*** SOURCE DATA Section Begins ***

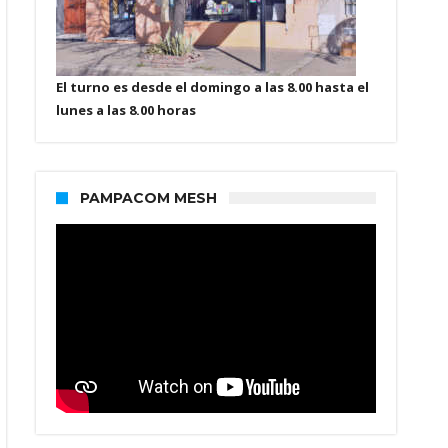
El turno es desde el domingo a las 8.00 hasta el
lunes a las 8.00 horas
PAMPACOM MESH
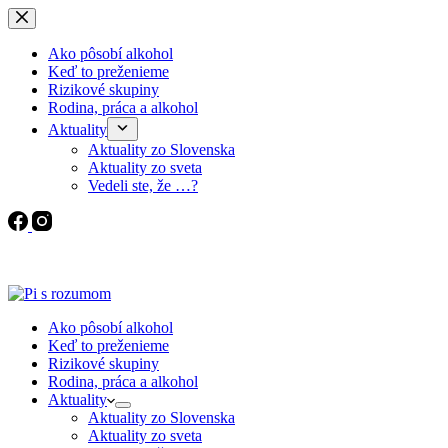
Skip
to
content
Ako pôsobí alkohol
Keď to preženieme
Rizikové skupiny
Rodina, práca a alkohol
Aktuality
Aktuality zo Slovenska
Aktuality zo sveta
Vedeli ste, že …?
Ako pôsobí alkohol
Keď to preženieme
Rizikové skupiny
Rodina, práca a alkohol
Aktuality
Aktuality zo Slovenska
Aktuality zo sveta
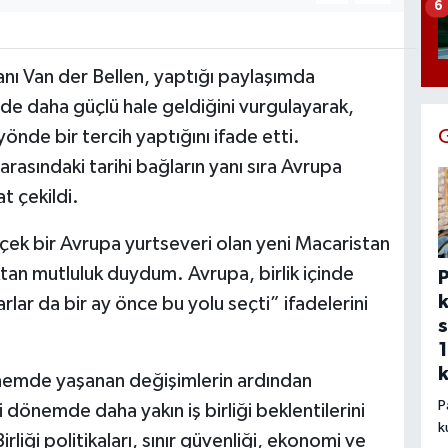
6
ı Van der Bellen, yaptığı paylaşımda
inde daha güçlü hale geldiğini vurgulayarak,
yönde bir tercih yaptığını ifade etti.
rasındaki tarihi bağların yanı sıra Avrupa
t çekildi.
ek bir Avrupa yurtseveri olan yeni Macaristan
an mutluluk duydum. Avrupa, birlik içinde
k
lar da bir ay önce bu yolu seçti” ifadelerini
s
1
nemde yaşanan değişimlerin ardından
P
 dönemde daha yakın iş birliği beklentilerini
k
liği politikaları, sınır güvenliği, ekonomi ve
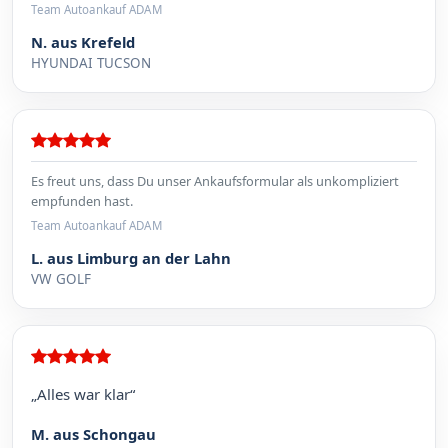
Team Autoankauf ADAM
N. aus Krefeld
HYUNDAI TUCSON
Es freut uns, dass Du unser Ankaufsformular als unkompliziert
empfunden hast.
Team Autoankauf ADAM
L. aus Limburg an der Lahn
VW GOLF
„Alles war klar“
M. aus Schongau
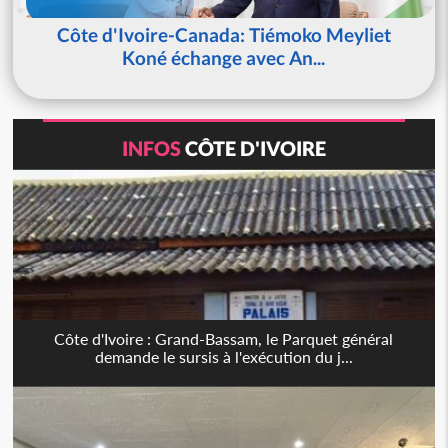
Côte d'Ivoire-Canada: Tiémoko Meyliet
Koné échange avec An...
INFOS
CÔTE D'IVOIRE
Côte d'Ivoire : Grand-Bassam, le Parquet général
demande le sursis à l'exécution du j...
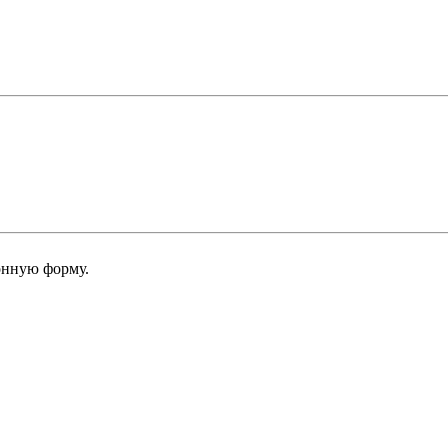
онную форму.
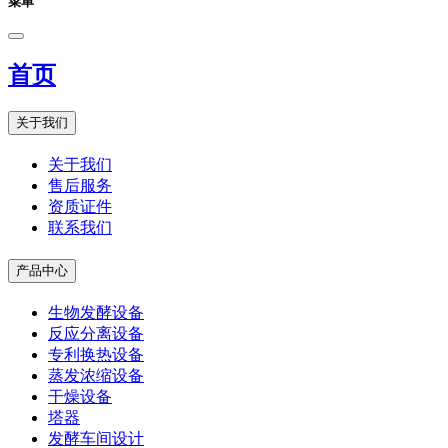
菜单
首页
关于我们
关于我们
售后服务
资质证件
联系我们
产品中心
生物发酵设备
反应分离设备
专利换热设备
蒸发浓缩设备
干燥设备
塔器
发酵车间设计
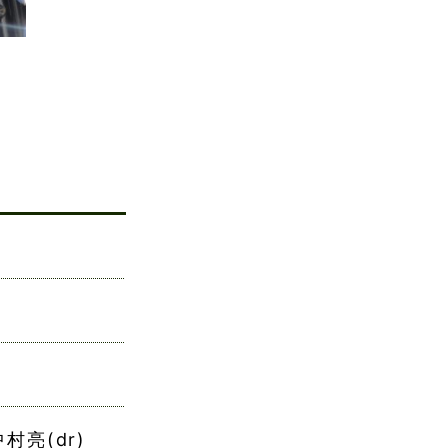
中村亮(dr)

*** SOURCE DATA Section Ends ***

▸ EXERCISE INSTRUCTIONS:
An answer is complete only when it holds every line above containing the string "daha".

▸ EXPECTED OUTPUT:
inde daha güçlü hale geldiğini vurgulayarak,
 dönemde daha yakın iş birliği beklentilerini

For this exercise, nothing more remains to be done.